▸ Dataset entries
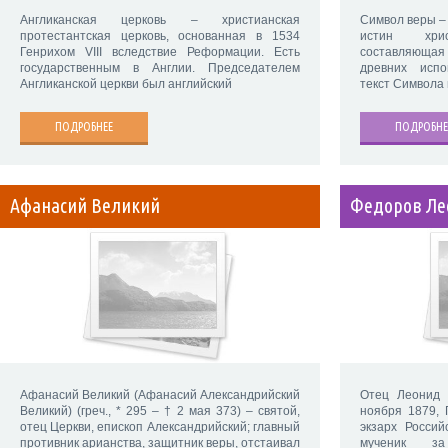
Англиканская церковь – христианская
Символ веры – 
протестантская церковь, основанная в 1534
истин хри
Генрихом VIII вследствие Реформации. Есть
составляющая 
государственным в Англии. Председателем
древних исп
Англиканской церкви был английский
текст Символа
ПОДРОБНЕЕ
ПОДРОБНЕ
Афанасий Великий
Федоров Ле
Афанасий Великий (Афанасий Александрийский
Отец Леонид 
Великий) (греч., * 295 – † 2 мая 373) – святой,
ноября 1879, 
отец Церкви, епископ Александрийский; главный
экзарх Россий
противник арианства, защитник веры, отстаивал
мученик за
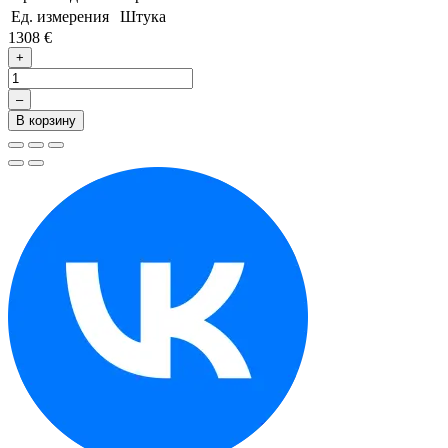
Ед. измерения
Штука
1308 €
+
–
В корзину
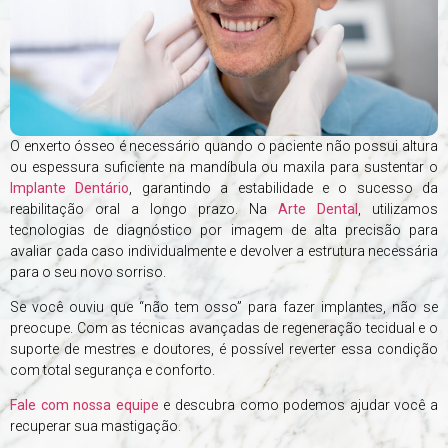
O enxerto ósseo é necessário quando o paciente não possui altura
ou espessura suficiente na mandíbula ou maxila para sustentar o
Implante Dentário
, garantindo a estabilidade e o sucesso da
reabilitação oral a longo prazo. Na
Arte Dental
, utilizamos
tecnologias de diagnóstico por imagem de alta precisão para
avaliar cada caso individualmente e devolver a estrutura necessária
para o seu novo sorriso.
Se você ouviu que “não tem osso” para fazer implantes, não se
preocupe. Com as técnicas avançadas de regeneração tecidual e o
suporte de mestres e doutores, é possível reverter essa condição
com total segurança e conforto.
Fale com nossa equipe
e descubra como podemos ajudar você a
recuperar sua mastigação.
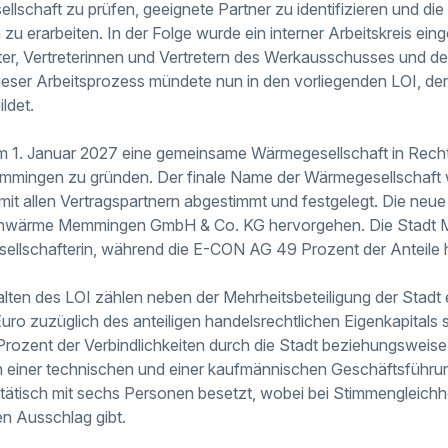
lschaft zu prüfen, geeignete Partner zu identifizieren und di
 erarbeiten. In der Folge wurde ein interner Arbeitskreis eing
er, Vertreterinnen und Vertretern des Werkausschusses und d
ieser Arbeitsprozess mündete nun in den vorliegenden LOI, der 
ldet.
zum 1. Januar 2027 eine gemeinsame Wärmegesellschaft in Rec
emmingen zu gründen. Der finale Name der Wärmegesellschaft 
t allen Vertragspartnern abgestimmt und festgelegt. Die neue 
rnwärme Memmingen GmbH & Co. KG hervorgehen. Die Stadt M
ellschafterin, während die E-CON AG 49 Prozent der Anteile h
lten des LOI zählen neben der Mehrheitsbeteiligung der Stadt e
uro zuzüglich des anteiligen handelsrechtlichen Eigenkapitals s
rozent der Verbindlichkeiten durch die Stadt beziehungsweise
n einer technischen und einer kaufmännischen Geschäftsführung
itätisch mit sechs Personen besetzt, wobei bei Stimmengleichhe
n Ausschlag gibt.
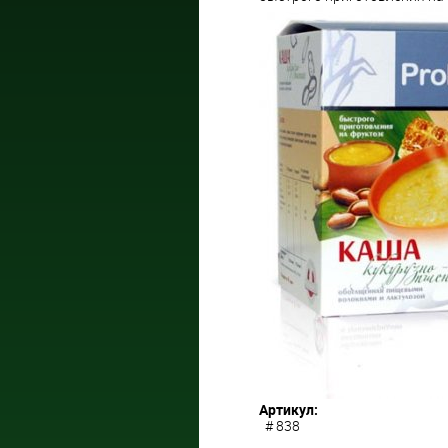
Артикул:
# 838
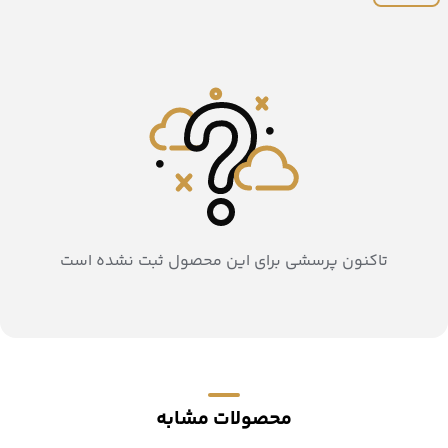
تاکنون پرسشی برای این محصول ثبت نشده است
محصولات مشابه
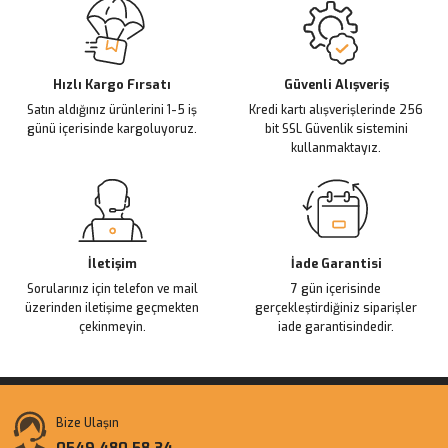
Ürün resmi kalitesiz, bozuk veya görüntülenemiyor.
Ürün açıklamasında eksik bilgiler bulunuyor.
Deneyimini Paylaş
Ürün bilgilerinde hatalar bulunuyor.
Ürün fiyatı diğer sitelerden daha pahalı.
Hızlı Kargo Fırsatı
Güvenli Alışveriş
Satın aldığınız ürünlerini 1-5 iş
Kredi kartı alışverişlerinde 256
Bu ürüne benzer farklı alternatifler olmalı.
günü içerisinde kargoluyoruz.
bit SSL Güvenlik sistemini
kullanmaktayız.
Gönder
İletişim
İade Garantisi
Sorularınız için telefon ve mail
7 gün içerisinde
üzerinden iletişime geçmekten
gerçekleştirdiğiniz siparişler
çekinmeyin.
iade garantisindedir.
Bize Ulaşın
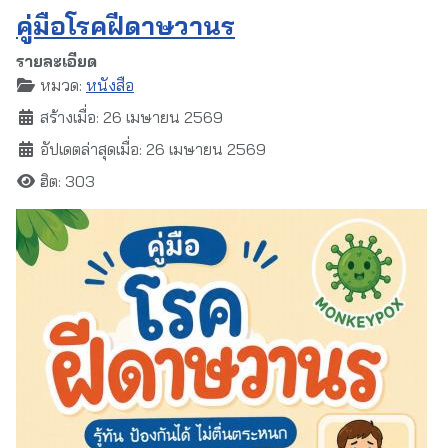
คู่มือโรคฝีดาษวานร
รายละเอียด
หมวด:
หนังสือ
สร้างเมื่อ: 26 เมษายน 2569
อัปเดตล่าสุดเมื่อ: 26 เมษายน 2569
ฮิต: 303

▸ Task statement
Using the records given above, list every line that includes the word "içerisinde".

▸ Response area
günü içerisinde kargoluyoruz.
7 gün içerisinde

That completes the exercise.